Senior Application Security Engineer
THE ROLE:
We’re building a security program from the ground up, in collaboration with related teams like SRE and Data Engineering. We believe in shifting left and incorporating security thinking into the earliest stages of project planning. We want to automate toil and give application engineers tools to self-serve. If this sounds like your philosophy, please consider applying today!
WHO WE ARE:
We are a producers playground, delivering music creators the tools they need to bring their ideas to life. With a massive, industry-leading catalog of licensed samples, paired with powerful AI, and access to affordable plugins and DAWS, Splice kicks sound discovery, inspiration, and creative output into overdrive.
HOW WE WORK:
At Splice, DISCO is a rallying cry for collaboration, accountability and unity within our organization; Direct, Inclusive, Splice Together, Creator Centric and Optimistic. Our shared success depends on our ability to support one another, work well together and communicate directly. By embracing flexibility and a unified approach, we can navigate anything that’s thrown at us.
Splice embraces a culture of remote work. You’ll see your colleagues showing up from across the US and the UK. In order to keep us working well as a team, we have regular communication, including Town Halls, departmental All Hands and get-togethers.
When you join Splice, you join a network of colleagues, peers, and collaborators.

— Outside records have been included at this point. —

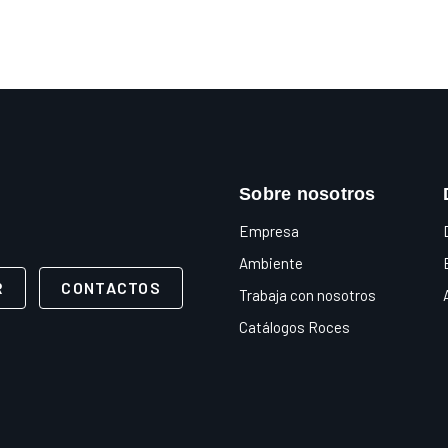
Sobre nosotros
Empresa
Ambiente
R
CONTACTOS
Trabaja con nosotros
Catálogos Roces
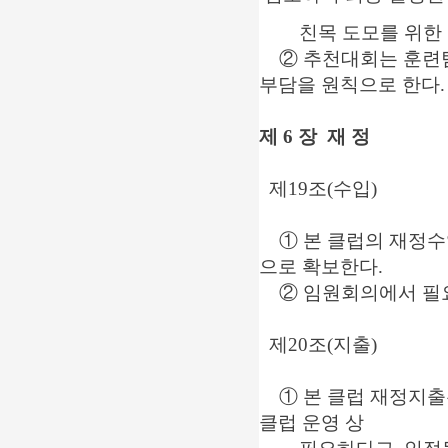
친목 도모를 위한 전반
② 추천대회는 훈련팀
부담을 원칙으로 한다.
제 6 장 재 정
제19조(수입)
① 본 클럽의 재정수입
으로 확보한다.
② 임원회의에서 필요 
제20조(지출)
① 본 클럽 재정지출은
클럽 운영 상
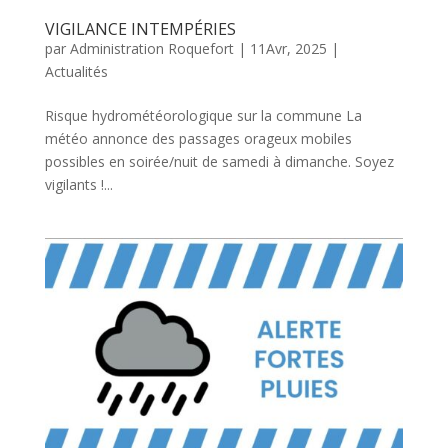
VIGILANCE INTEMPÉRIES
par
Administration Roquefort
|
11Avr, 2025
|
Actualités
Risque hydrométéorologique sur la commune La
météo annonce des passages orageux mobiles
possibles en soirée/nuit de samedi à dimanche. Soyez
vigilants !...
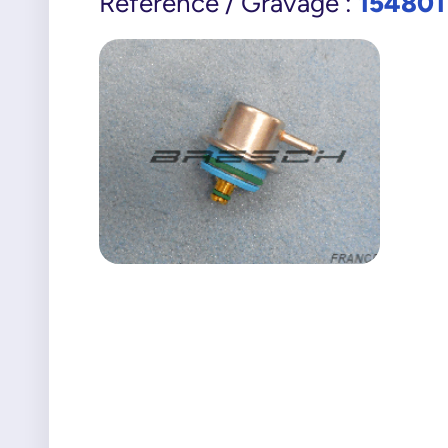
154801
Référence / Gravage :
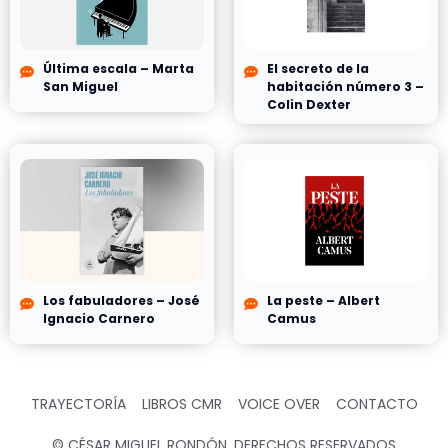
Última escala – Marta
El secreto de la
San Miguel
habitación número 3 –
Colin Dexter
Los fabuladores – José
La peste – Albert
Ignacio Carnero
Camus
TRAYECTORÍA
LIBROS CMR
VOICE OVER
CONTACTO
© CÉSAR MIGUEL RONDÓN, DERECHOS RESERVADOS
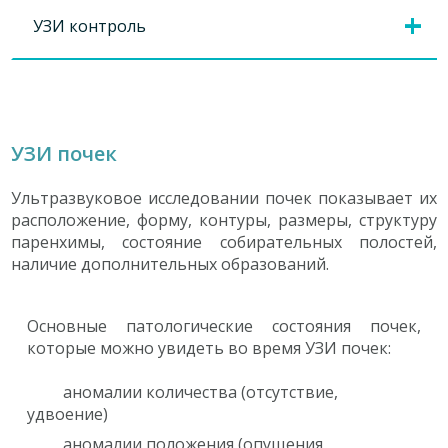
УЗИ контроль
УЗИ почек
Ультразвуковое исследовании почек показывает их
расположение, форму, контуры, размеры, структуру
паренхимы, состояние собирательных полостей,
наличие дополнительных образований.
Основные патологические состояния почек,
которые можно увидеть во время УЗИ почек:
аномалии количества (отсутствие,
удвоение)
аномалии положения (опущения,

Are you ready?
WHAT YOU’LL DO:
- Design, implement, and evolve application security strategy to support business needs
- Manage third-party security software, particularly in the context of CI/CD
- Build custom security tooling as needed to augment third party solutions
- Collaborate with and mentor application engineers on security practices
- Partner with SRE team on CI/CD and incident response
- Collaborate with Data Engineering on concerns including privacy and user data
- Coordinate penetration tests with external vendors
- Author and maintain internal security policy
JOB REQUIREMENTS:
- Deep knowledge of security best practices and procedures (secrets management, threat modeling, principle of least privilege, etc.)
- 5+ years experience writing software using modern languages like Go, TypeScript/JavaScript, etc.
- Understanding of application security concerns like XSS, CSRF, etc.
- Experience with CI tools such as GitHub Actions, Jenkins, CodeBuild
- Experience working in a Kanban/Scrum/Agile development environment
- 5+ years prior working experience in an Application Security (AppSec) engineering role
In accordance with New York law, the salary range for this role if filled within New York is $175,000 - $200,000.
Splice is an Equal Opportunity Employer
Splice provides equal employment opportunities to all employees and applicants for employment and prohibits discrimination and harassment of any type without regard to race, color, religion, age, sex, national origin, disability status, genetics, protected veteran status, sexual orientation, gender identity or expression, or any other characteristic protected by federal, state or local laws.